Laurent Mucchielli, lui qui saurait donc « lire les articles scientifiques », partage avec nous ses interprétations grâce auxquelles il se rend capable de discréditer certaines études médicales (en les accusant parfois d’être des « escroqueries intellectuelles » quand celles-ci formulent une critique du traitement de Didier Raoult ou, à tout le moins, quand elles relativisent son efficacité) et d’en féliciter d’autres (celles qui penchent en faveur de ce traitement). En dénonçant presque systématiquement les biais qui seraient présents chez celles et ceux qui ne pensent pas comme lui, Laurent Mucchielli oublie de signaler à son audience quels pourraient être ses propres biais. Ne serait-il pas celui qui, lisant et interprétant le discours des scientifiques et des médias, ne voit que ce qu’il a envie de voir, ne sélectionne que les informations qui confirment son point de vue et valident sa prise de position initiale ? Il me semble en effet que l’enquête de Laurent Mucchielli est partielle et partiale. Son discours est normatif.
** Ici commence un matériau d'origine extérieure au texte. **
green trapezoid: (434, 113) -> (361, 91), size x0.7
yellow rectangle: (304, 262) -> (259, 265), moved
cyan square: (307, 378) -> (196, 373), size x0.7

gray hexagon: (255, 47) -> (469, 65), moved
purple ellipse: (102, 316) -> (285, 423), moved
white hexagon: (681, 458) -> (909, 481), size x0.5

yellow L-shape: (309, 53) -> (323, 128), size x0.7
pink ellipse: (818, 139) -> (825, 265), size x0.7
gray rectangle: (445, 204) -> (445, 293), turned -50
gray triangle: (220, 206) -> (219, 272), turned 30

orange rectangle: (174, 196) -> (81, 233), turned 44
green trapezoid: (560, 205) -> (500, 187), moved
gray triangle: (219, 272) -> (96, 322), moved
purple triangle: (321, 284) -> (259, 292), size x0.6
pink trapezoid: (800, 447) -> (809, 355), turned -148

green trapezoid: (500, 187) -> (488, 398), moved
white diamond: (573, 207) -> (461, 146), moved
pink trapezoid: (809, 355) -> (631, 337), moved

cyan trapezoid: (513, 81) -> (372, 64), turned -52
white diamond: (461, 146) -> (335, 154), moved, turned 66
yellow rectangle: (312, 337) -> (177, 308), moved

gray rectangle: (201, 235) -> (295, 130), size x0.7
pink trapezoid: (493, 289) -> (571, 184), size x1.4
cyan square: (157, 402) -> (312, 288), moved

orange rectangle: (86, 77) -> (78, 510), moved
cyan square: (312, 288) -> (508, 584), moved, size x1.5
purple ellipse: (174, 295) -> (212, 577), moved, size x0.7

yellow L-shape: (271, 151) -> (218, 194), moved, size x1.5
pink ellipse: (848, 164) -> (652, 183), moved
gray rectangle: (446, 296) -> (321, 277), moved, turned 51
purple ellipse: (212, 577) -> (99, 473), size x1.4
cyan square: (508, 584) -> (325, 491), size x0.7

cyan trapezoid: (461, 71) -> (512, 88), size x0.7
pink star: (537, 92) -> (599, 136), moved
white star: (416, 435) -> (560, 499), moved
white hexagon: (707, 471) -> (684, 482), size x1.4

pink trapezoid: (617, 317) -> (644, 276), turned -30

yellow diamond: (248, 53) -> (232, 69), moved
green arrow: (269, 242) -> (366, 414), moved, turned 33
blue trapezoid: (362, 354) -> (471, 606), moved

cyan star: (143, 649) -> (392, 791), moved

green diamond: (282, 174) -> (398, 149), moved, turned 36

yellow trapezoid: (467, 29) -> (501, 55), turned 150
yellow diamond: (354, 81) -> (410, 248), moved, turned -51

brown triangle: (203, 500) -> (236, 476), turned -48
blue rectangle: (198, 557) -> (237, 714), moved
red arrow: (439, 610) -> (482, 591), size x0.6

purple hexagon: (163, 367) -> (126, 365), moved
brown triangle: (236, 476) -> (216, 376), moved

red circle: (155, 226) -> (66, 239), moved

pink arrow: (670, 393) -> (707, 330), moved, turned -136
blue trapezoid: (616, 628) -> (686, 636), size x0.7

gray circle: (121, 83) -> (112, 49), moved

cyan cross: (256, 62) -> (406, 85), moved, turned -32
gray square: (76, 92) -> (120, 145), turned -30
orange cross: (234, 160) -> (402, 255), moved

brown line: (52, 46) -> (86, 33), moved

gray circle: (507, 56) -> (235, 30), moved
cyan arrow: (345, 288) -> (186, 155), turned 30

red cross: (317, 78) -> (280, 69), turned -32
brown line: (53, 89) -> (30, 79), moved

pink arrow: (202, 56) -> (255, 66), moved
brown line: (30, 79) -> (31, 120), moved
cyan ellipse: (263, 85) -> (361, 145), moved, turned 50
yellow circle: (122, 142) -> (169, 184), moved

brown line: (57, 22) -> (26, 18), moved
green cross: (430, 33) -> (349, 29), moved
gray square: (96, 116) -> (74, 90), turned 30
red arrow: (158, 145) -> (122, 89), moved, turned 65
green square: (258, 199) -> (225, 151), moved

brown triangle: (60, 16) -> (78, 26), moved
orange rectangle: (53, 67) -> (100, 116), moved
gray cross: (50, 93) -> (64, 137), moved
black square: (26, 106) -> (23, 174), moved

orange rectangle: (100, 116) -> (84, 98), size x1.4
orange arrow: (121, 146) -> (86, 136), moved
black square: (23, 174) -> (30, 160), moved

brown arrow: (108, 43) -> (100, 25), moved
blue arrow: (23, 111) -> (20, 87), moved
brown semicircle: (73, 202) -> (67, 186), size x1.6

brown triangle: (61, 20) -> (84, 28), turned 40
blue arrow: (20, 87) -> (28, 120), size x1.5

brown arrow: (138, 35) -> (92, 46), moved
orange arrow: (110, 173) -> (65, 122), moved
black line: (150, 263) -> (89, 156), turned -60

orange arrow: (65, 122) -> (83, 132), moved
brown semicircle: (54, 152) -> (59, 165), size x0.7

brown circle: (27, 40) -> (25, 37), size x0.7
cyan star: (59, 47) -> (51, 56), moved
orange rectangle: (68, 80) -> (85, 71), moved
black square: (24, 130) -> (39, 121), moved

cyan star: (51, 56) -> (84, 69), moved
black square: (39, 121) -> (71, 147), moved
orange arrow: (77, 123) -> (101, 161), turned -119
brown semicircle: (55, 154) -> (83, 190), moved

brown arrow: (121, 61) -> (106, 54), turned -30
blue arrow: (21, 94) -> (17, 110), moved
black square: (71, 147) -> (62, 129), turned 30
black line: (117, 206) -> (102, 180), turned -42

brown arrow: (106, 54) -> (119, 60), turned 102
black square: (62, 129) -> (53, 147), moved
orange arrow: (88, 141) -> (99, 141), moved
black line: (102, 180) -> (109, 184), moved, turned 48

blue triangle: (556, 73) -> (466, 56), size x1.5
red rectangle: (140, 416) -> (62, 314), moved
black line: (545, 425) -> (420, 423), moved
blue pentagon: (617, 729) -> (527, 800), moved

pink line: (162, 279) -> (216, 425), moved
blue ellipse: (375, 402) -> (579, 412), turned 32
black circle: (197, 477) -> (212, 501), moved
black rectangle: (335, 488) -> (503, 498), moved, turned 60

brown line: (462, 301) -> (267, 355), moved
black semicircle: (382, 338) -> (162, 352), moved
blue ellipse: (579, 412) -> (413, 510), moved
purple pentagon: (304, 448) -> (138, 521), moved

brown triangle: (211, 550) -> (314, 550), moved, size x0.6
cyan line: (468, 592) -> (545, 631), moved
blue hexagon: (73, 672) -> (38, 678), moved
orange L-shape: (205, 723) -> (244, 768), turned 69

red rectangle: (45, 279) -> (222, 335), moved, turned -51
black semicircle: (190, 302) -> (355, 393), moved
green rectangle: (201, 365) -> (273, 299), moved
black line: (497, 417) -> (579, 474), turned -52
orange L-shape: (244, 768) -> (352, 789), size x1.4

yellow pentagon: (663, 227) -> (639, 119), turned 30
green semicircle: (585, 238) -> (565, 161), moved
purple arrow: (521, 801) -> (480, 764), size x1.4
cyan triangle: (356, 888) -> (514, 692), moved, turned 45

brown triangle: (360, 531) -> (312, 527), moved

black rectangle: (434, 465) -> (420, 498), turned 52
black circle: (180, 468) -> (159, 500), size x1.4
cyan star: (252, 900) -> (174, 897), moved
Il prétend mieux savoir que les autres ce qu’il en est de la réalité des choses elles-mêmes et ce que « la Science » et le travail des journalistes scientifiques devraient être. Pourquoi ne se soumet-il pas au même examen que celui qu’il soumet aux autres ?

En tant que sociologue, je dois prendre au sérieux le discours qu’il tient et lui accorder le bénéfice du doute. Je ne préjuge pas du fait que le récit qu’il propose soit vrai ou faux, comme je ne préjuge pas de l’efficacité réelle du traitement de Didier Raoult. Mais je dois également insister sur le fait que mon collègue se montre incapable de rendre compte du point de vue des autres personnes qui participent de la définition de ce problème public.

En outre, Laurent Mucchielli oublie de considérer l’un des acteurs principaux de cette situation, à savoir le virus lui-même. Entre le moment où il a démarré sa « petite enquête » et aujourd’hui, les connaissances scientifiques sur le SARS-CoV-2 ont beaucoup évolué. Trop occupé à dénoncer systématiquement les « intérêts cachés » des scientifiques, l’« irrationalité » et l’« incompétence » des journalistes et, enfin, le « mépris de classe » des « élites intellectuelles parisiennes », il ne mentionne jamais ce point. En se focalisant seulement sur la « polémique Didier Raoult », il y a donc plusieurs régions du savoir qu’il ignore totalement. Pourtant, il me semble qu’une véritable enquête sociologique sur la situation que nous traversons tou.te.s actuellement ne peut faire l’économie d’une étude rigoureuse sur les manières d’enquêter sur et de connaître le virus lui-même. Un tel travail ne s’improvise pas ; il nécessite le temps long de la recherche. Il nous apporterait une meilleure compréhension de la « vie sociale » du virus et de la transformation radicale de la nôtre – comme je l’évoquais en introduction de cet article – en sa présence.